Have you ever promised yourself that you’d dive headfirst into something new, only to find yourself overwhelmed and ultimately ready to give up? You’re not alone and we’ve all been there. The enthusiasm to make a change in our lives is great but the approach matters. So, rule #1 when starting a new habit: make it easy.
Let’s talk about the art of starting (and maintaining) a new habit.
Picture this: A newcomer at our gym is fired up to change their life for the better. They haven’t trained in years but now want to commit to training every single day. They also plan on overhauling their entire diet to speed up results. My advice? Please don’t do that. While their passion and motivation are commendable, we know that such drastic leaps are unsustainable.
Reflect on your own experiences – how often have you gone from zero to hero and genuinely maintained the momentum? How long did that previous diet last? Or running three times a week? Or reading a new book every week? This isn’t a personal attack; I’m talking about my own habits I haven’t stuck to that I said I would.
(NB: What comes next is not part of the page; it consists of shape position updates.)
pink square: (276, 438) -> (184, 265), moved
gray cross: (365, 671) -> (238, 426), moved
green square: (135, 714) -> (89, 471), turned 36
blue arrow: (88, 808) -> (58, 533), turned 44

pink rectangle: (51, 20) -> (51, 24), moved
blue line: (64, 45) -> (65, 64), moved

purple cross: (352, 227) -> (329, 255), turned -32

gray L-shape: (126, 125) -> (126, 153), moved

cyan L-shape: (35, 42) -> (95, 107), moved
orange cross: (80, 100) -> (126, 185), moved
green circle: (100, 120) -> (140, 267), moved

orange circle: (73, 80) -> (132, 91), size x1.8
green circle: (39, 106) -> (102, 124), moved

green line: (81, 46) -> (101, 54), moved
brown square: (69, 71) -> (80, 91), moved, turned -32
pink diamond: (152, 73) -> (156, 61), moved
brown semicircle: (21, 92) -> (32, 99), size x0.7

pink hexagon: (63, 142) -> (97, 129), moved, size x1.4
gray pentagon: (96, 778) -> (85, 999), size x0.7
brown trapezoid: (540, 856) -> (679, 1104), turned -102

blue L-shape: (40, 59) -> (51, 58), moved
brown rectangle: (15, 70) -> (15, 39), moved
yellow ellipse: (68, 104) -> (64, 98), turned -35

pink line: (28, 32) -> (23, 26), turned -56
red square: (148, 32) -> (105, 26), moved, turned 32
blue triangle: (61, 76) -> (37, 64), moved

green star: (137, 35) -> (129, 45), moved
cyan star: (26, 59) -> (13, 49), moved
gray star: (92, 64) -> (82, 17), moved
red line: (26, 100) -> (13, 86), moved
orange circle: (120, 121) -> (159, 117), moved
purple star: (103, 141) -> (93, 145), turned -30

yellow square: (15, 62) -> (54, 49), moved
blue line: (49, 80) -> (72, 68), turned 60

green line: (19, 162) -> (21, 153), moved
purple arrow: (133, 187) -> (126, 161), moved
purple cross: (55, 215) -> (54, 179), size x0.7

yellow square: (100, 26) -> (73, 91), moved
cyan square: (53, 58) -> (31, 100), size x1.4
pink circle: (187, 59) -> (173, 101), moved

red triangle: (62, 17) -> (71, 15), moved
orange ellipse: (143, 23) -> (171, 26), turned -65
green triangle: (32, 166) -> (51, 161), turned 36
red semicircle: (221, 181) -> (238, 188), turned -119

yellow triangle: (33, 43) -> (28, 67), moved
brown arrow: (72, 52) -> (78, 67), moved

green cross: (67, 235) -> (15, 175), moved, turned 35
To truly embed a new habit, you need to start simple and incrementally build from there.
Want to change your diet? Begin with breakfast. Ensure you’re not skipping it and that you’re getting in enough protein. Master that for a month, then consider the next tweak.
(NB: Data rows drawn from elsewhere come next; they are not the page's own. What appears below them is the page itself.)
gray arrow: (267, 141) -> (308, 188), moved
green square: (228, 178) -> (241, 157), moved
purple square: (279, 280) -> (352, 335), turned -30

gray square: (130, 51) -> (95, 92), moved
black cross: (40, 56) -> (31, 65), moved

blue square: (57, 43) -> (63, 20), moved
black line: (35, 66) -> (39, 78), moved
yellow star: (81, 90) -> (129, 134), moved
Been out of the fitness game for a while? Diving headfirst into training every day isn’t as simple or easy as it might sound, no matter how tempting. Starting with three days a week is already a big step. Once you’re comfortable there, you can consider upping the ante.
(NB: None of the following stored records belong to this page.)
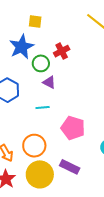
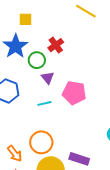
purple triangle: (49, 82) -> (48, 78), turned 32
pink pentagon: (73, 128) -> (74, 93), moved

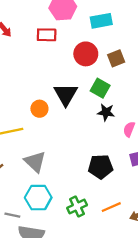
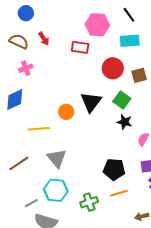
orange line: (111, 207) -> (119, 193), moved
gray line: (12, 215) -> (31, 203), turned -48

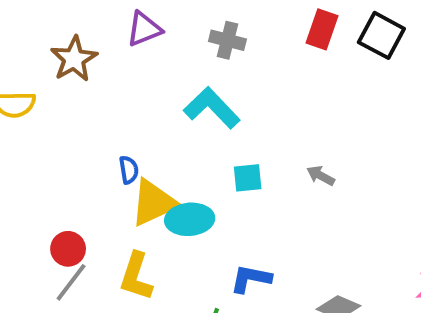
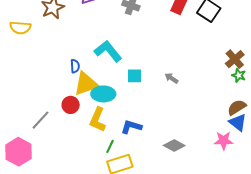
cyan L-shape: (212, 108) -> (108, 51), moved
red circle: (68, 249) -> (71, 105), moved
yellow L-shape: (136, 276) -> (98, 120), moved

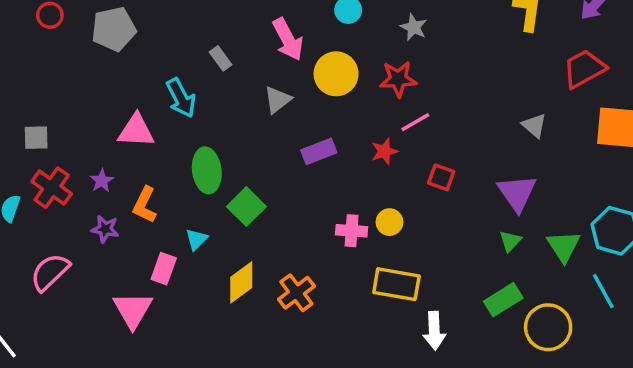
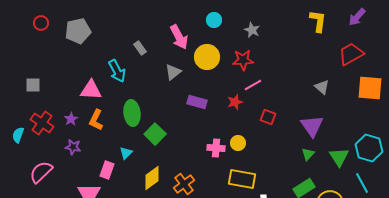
gray square: (36, 138) -> (33, 85), moved
purple rectangle: (319, 151) -> (197, 102), turned 36
orange L-shape: (145, 205) -> (96, 120), moved

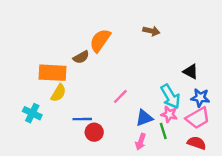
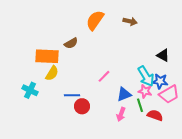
orange semicircle: (100, 40) -> (95, 20), moved
blue star: (200, 98) -> (160, 81), moved
red semicircle: (197, 143) -> (155, 115), moved

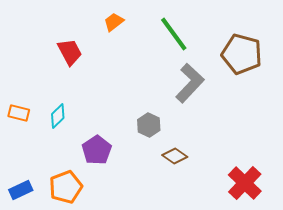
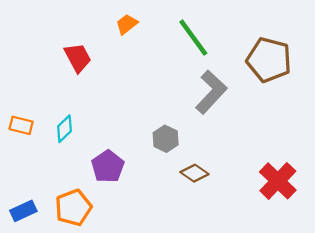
red cross: (245, 183) -> (278, 181), moved

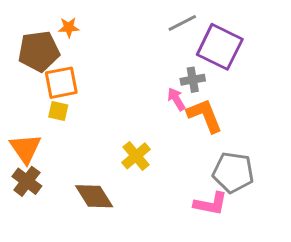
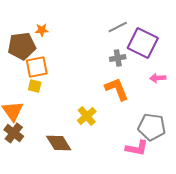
gray cross: (193, 80) -> (118, 58), moved
pink arrow: (176, 99) -> (158, 78), moved, turned -63
orange L-shape: (205, 116) -> (117, 89), moved

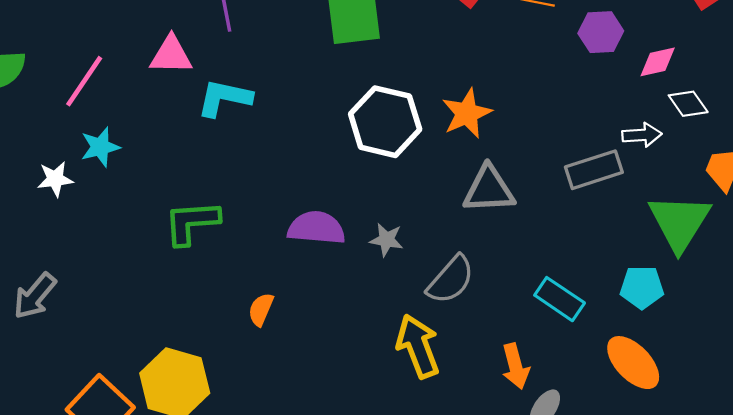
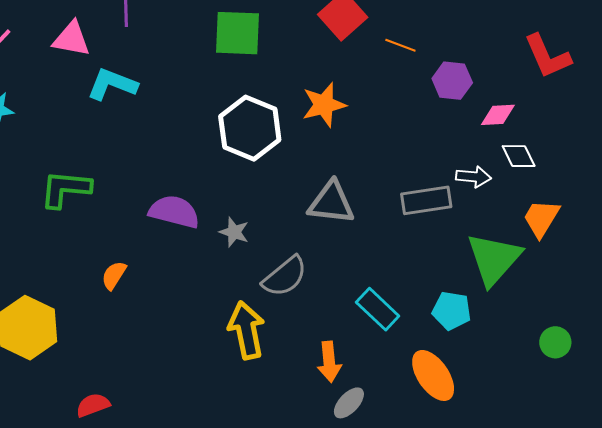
orange star: (467, 113) -> (324, 105), moved

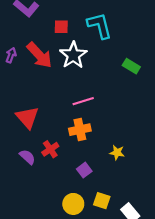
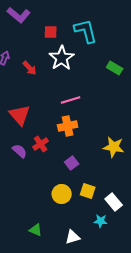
red arrow: (39, 55) -> (30, 68), moved, size x0.6
yellow star: (117, 153) -> (114, 147), moved, size x1.5

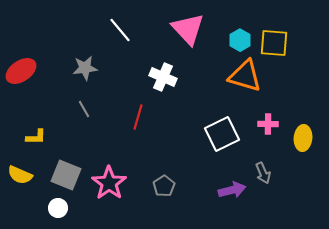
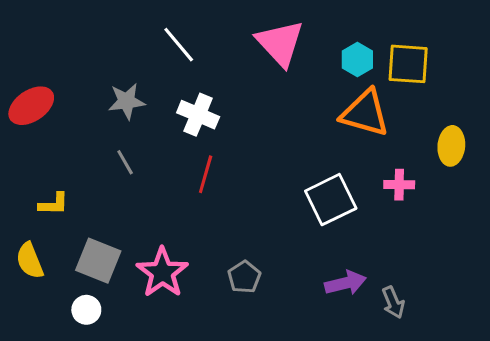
white cross: (163, 77) -> (198, 115), moved
yellow ellipse: (303, 138) -> (451, 146), moved
gray arrow: (263, 173) -> (393, 302), moved
yellow semicircle: (20, 175) -> (30, 261), turned 45

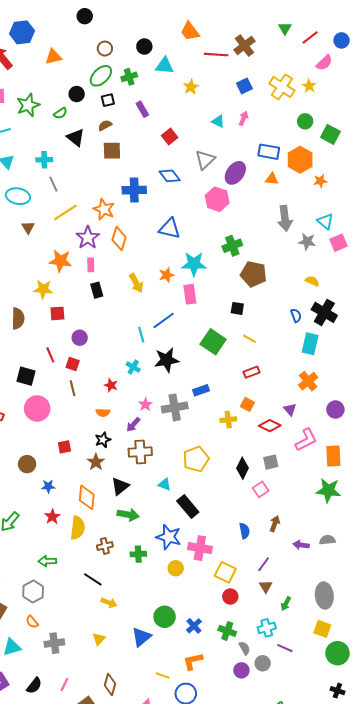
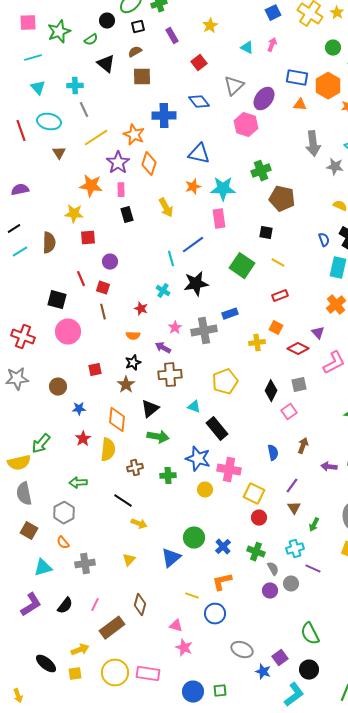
yellow star: (191, 87) -> (210, 26), moved
orange star: (167, 275) -> (193, 187), moved
purple arrow: (133, 425) -> (163, 348), turned 77

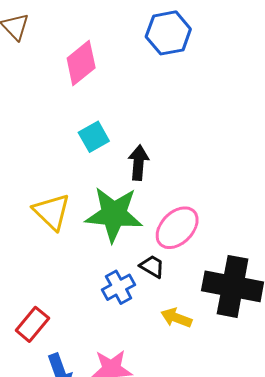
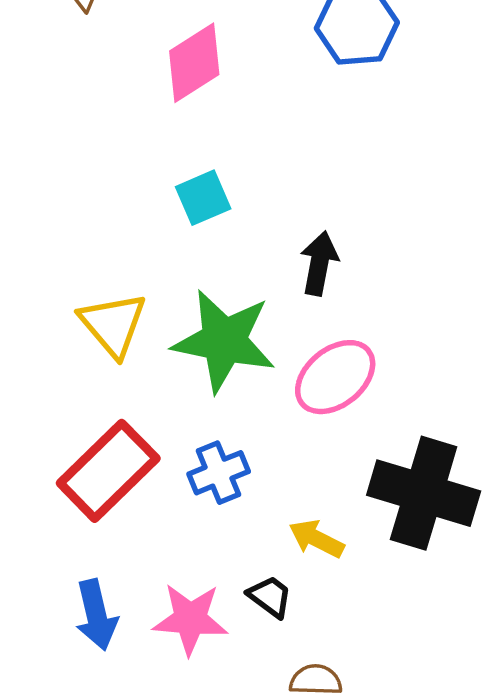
black arrow: (139, 163) -> (319, 263), moved
black trapezoid: (152, 266) -> (270, 597), moved
red rectangle: (32, 324) -> (108, 471), moved, size x1.6

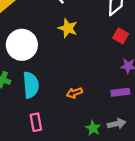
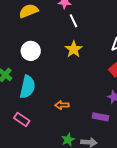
white circle: (22, 45) -> (31, 51), size x0.7
pink rectangle: (36, 122) -> (22, 119), turned -63

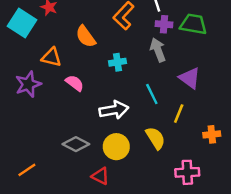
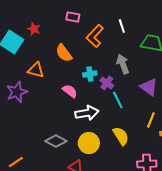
purple cross: (164, 24) -> (107, 83), moved, turned 32
pink semicircle: (75, 83) -> (70, 91), moved
yellow line: (179, 114) -> (151, 120), moved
One analogy I absolutely love when thinking about habits is comparing them to compound interest. Day to day, you might feel like your efforts aren’t amounting too much. But extend that timeline to a month, even years, and the cumulative effect can be enormous. And remember, this compounding applies to the value of good habits and the cost of bad ones.
So, if you’re on the cusp of beginning a new chapter, as weird as it sounds, probably do less first. Simplicity is your best friend, whether it’s nutrition, fitness, or any other personal development endeavour.